As shown in fig. 6D, the locking unit 545 has a fixing base plate 5451, a C-shaped fixing plate 5452, and a linkage assembly 5453. One side end of the lower surface of the fixing base plate 5451 is fixed to the middle upper surface of the upper rod 5413, and the other side end of the lower surface is fixed to the middle upper surface of the inner rod 5416. The lower side of the C-shaped fixing plate 5452 is fixed to the middle side surface of the upper rod 5413. The linkage assembly 5453 is used for locking the sliding table trolley, one end of the linkage assembly is fixed on the upper surface of the fixed bottom plate 5451, and the other end of the linkage assembly is fixed on the upper side of the C-shaped fixed plate 5452. The linkage assembly 5453 has a first guide holder 54531, a second guide holder 54532, an H-clip 54533, a telescoping guide 54534, a handle 54535, and a linkage assembly 54536. The first guide seats 54531 and the second guide seats 54532 are alternately fixed on the fixed bottom plate 5451; the H-shaped clamping block 54533 is located between the first guide seat 54531 and the second guide seat 54532, one side surface is slidingly pivoted on the first guide seat 54531, the other side surface is slidingly pivoted on the second guide seat 54532, and the upper groove of the H-shaped clamping block 54533 can be clamped with the clamping block 124 of the docking assembly 12 of the sliding table trolley 10; the upper end of the telescopic guide rod 54534 is fixedly connected to the inner surface of the lower groove of the H-shaped clamping block 54533, and the lower end of the telescopic guide rod is inserted into a guide rod sleeve fixedly connected to the fixed bottom plate 5451; the middle part of the handle 54535 is pivoted with the upper side of the C-shaped fixed plate 5452; one end of the connecting rod assembly 54536 is pivoted on the transverse block in the middle of the H-shaped clamping block 54533, the middle is pivoted on the second guide seat 54532, and the other end is pivoted at the lower end of the handle 54535.

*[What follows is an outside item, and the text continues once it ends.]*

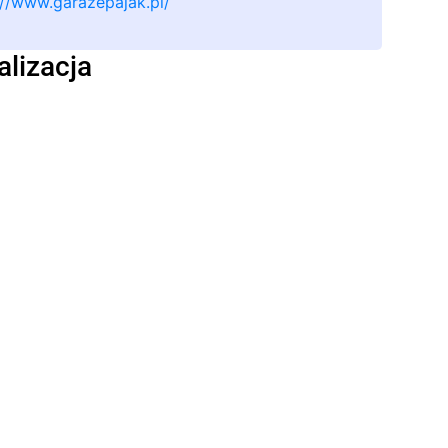
://www.garazepajak.pl/
alizacja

The structure of the up-down line trolley is the same as that of the up-down line power trolley 48, except that two plane cams of the first and second slider members of the up-down line trolley are respectively rollably abutted against the upper and lower surfaces of the motor guide rail 522 of the positioning mechanism 52, and side cams are rollably abutted against the side surfaces of the motor guide rail 522 of the positioning mechanism 52; the C-shaped auxiliary clamping block is clamped with the motor guide rail 522 of the positioning mechanism 52.

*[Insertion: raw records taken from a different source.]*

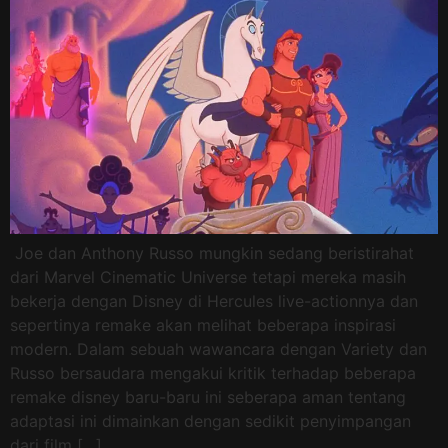
Joe dan Anthony Russo mungkin sedang beristirahat
dari Marvel Cinematic Universe tetapi mereka masih
bekerja dengan Disney di Hercules live-actionnya dan
sepertinya remake akan melihat beberapa inspirasi
modern. Dalam sebuah wawancara dengan Variety dan
Russo bersaudara mengakui kritik terhadap beberapa
remake disney baru-baru ini seberapa aman tentang
adaptasi ini dimainkan dengan sedikit penyimpangan
dari film […]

As shown in fig. 7, the working principle of the flexible sliding table for the white car body welding production line of the invention is as follows:

And (3) the process from assembly completion to movement of the welding fixture provided with the A model to the welding position of the flexible sliding table:

(1) Placing the sliding table trolley 10 provided with the A-type welding fixture on the manual trolley 54, and lifting the handle on the locking unit 545 of the manual trolley 54, so that the H-shaped clamping block 54533 of the locking unit 545 is clamped with the clamping block 124 of the first butt joint part 121 on the lower surface of the bracket 11 of the sliding table trolley 10, thereby fixing the sliding table trolley 10 on the manual trolley 54; the cams 1312 of the reference universal slider 131 and the cams 1322 of the auxiliary universal slider 132, which are fixedly provided on both sides of the lower surface of the carriage 10 bracket 11, are slidably provided on the in-out carriage rail 542.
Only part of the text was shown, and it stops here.